Although the data below holds other lines too, output only those from the line with "Potwierdź dostępność mailowo" up to and including the line with "dodaj do koszyka", exactly as they appear.

--- Collected data ---
|---|

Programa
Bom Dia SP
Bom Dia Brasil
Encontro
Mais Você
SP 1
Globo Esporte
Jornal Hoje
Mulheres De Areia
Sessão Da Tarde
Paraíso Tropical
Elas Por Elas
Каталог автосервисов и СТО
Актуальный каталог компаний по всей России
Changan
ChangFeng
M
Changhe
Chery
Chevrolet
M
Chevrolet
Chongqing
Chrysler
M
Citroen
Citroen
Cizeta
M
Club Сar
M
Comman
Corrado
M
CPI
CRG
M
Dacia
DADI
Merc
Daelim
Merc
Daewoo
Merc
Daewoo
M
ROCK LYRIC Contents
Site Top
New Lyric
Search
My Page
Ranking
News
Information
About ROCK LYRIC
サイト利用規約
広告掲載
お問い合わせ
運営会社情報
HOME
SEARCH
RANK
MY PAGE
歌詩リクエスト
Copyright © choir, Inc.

|---|

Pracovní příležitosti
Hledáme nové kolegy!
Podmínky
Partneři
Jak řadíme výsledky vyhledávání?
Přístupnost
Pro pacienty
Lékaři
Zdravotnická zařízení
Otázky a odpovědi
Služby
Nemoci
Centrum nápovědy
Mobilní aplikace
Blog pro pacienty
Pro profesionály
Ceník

|---|

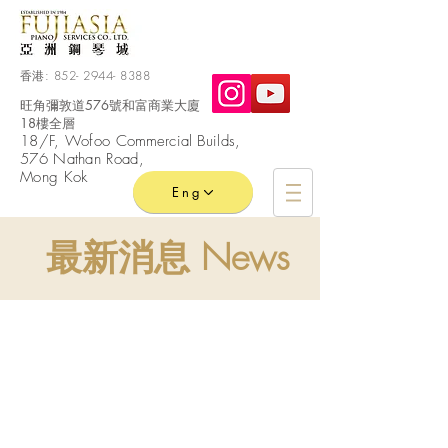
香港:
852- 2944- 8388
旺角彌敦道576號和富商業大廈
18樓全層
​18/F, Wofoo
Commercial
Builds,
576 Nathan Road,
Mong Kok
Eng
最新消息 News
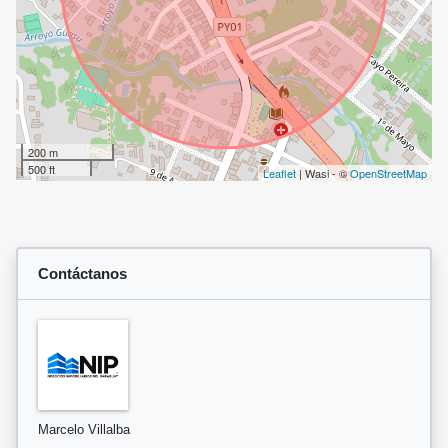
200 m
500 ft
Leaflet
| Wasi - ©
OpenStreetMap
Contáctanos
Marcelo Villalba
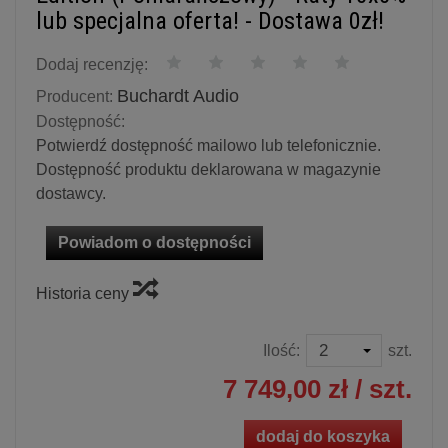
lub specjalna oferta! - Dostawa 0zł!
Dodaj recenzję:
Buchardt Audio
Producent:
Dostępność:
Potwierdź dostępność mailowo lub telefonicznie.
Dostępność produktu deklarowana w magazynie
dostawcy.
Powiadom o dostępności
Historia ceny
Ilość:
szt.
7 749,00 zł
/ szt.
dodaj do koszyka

|---|

--- Problem solution ---
Potwierdź dostępność mailowo lub telefonicznie.
Dostępność produktu deklarowana w magazynie
dostawcy.
Powiadom o dostępności
Historia ceny
Ilość:
szt.
7 749,00 zł
/ szt.
dodaj do koszyka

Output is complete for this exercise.